◆ DATASET RECORDS:
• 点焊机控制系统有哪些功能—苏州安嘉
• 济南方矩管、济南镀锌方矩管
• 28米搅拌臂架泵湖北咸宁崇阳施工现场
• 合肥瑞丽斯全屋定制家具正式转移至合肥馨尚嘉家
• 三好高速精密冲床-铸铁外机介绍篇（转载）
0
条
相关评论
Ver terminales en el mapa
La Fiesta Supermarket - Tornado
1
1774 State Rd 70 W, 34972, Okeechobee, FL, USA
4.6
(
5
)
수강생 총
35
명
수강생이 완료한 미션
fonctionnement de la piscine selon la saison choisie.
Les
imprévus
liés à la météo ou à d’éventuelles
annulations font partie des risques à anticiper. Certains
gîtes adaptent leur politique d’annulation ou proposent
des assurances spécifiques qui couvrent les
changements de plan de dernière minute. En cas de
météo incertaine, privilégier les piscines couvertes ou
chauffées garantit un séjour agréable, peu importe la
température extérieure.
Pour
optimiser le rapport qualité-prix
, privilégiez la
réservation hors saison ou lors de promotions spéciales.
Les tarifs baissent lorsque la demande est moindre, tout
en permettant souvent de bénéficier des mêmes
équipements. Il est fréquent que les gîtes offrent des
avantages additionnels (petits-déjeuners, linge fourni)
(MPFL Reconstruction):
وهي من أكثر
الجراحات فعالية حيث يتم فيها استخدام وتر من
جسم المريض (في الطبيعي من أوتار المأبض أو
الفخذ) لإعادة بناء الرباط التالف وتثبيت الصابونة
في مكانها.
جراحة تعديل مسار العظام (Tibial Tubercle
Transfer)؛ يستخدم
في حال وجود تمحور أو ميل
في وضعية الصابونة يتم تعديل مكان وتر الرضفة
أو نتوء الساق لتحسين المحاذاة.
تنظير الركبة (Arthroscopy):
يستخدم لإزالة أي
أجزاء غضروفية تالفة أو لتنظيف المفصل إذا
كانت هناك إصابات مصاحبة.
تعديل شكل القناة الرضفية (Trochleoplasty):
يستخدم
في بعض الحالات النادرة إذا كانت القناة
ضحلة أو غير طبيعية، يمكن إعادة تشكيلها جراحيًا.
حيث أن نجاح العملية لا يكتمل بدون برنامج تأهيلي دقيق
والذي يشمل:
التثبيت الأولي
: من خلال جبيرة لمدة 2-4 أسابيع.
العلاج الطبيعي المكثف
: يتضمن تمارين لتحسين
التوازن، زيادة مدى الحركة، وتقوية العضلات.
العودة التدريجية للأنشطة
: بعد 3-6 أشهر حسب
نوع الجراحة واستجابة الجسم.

◆ EXERCISE REQUIREMENTS: Show the lines above that include "gîtes".

◆ ANSWER TO THIS PROBLEM:
gîtes adaptent leur politique d’annulation ou proposent
équipements. Il est fréquent que les gîtes offrent des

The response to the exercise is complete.